Idéogramme, écrit et image. Ou l’alphabet et l’oubli des origines iconiques de l’écriture
1Les articles réunis et présentés par Marianne Simon-Oikawa dans cet ouvrage sont issus d’un colloque organisé en 2001 à la Maison franco-japonaise de Tôkyô à l’initiative de Pascal Griolet et d’Anne-Marie Christin, directrice du CEEI — Centre d’Étude de l’Écriture et de l’Image — (Université Paris 7–Denis Diderot)1. Il est non seulement appréciable que les articles présentés adoptent une approche comparatiste, mais cette approche offre d’emblée une perspective « décentrée » par rapport aux approches occidentales habituelles comme l’avant-propos en témoigne :
« L’analyse de l’écriture fait souvent l’économie d’une réflexion approfondie sur ses liens avec l’image. Ainsi les débats qu’elle suscite dans la culture occidentale ont rarement pris en compte jusqu’à présent le fait que cette culture possède un système d’écriture particulier : l’alphabet. »

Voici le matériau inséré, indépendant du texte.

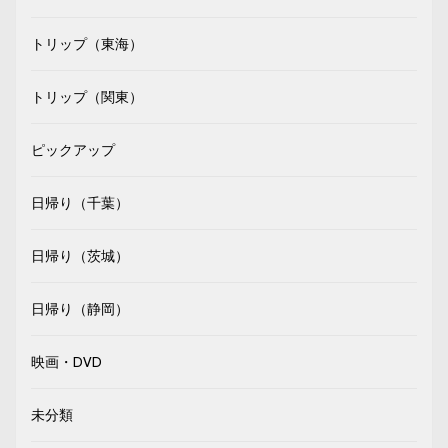
トリップ（東海）
トリップ（関東）
ピックアップ
日帰り（千葉）
日帰り（茨城）
日帰り（静岡）
映画・DVD
未分類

2Ce ne sont pas les systèmes d’écriture autres que l’alphabet occidental qui sont perçus ici comme différents : c’est l’alphabet occidental qui est présenté comme étant « particulier ». Et c’est ce que démontrent ces différents articles qui présentent l’intérêt d’aborder des problématiques à la fois diverses et complémentaires offrant un large panorama des pratiques de l’écriture à travers le monde et dans le temps. Car, si le sous-titre annonce une comparaison entre Occident et Extrême-Orient et si tel est effectivement le cas avec notamment plusieurs articles ayant trait à la France et au Japon, les auteurs convoquent dans leur démonstration nombre de cultures appartenant à des aires géographiques toutes autres. De même, les époques abordées couvrent-elles pratiquement toute l’histoire de l’écriture, de ses origines à aujourd’hui, notamment du fait de nécessaires rappels historiques. Ainsi les cultures maya, égyptienne, sumérienne sont-elles présentes dans cet ouvrage traitant entre autres du bouddhisme japonais au XIIe siècle, de la philosophie européenne du XVIIe, de la poésie française ou encore de la littérature japonaise contemporaine.

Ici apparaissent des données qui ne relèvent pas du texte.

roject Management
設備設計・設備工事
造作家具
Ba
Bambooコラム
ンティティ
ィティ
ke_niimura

3Cet ouvrage intéressera donc des chercheurs venant de différentes disciplines. D’autant que si le titre choisi — « l’Écriture réinventée » — pourrait laisser penser que « l’Écriture », ainsi présentée, est envisagée comme une pratique homogène, un ensemble cohérent qu’un terme unique peut recouvrer, il est en fait question dans cet ouvrage d’« écritures » — au pluriel — pour lesquelles les adjectifs qualificatifs abondent : calligraphique, idéographique, féminine, poétique… L’emploi du terme « écriture » au singulier s’explique néanmoins. D’une part du fait que, bien que recouvrant des réalités différentes, il s’agit toujours, comme le démontrent les différents articles, d’« une » pratique, laquelle est effectivement sans cesse « réinventée ». D’autre part du fait que l’iconicité originelle de l’écriture est un aspect universel de cette pratique. Or, des divers aspects sous lesquels l’écriture, ou plus précisément, les liens entre écritures occidentales et extrême-orientales peuvent être abordés, c’est en effet l’aspect visuel de l’écriture, pratique « visible », qui a été retenu ici. Cependant, si toute écriture entretient des liens avec l’image, chaque culture ayant eu recours à cette pratique possède une histoire qui lui est propre qui fait qu’entre deux cultures ces liens entre écriture et image peuvent être tout à fait différents, voire opposés. C’est le cas entre l’écriture japonaise et l’alphabet occidental et c’est justement, comme il est souligné dans l’avant-propos de l’ouvrage, parce que ces deux systèmes sont parmi les plus opposés qu’ils sont envisagés dans cet ouvrage.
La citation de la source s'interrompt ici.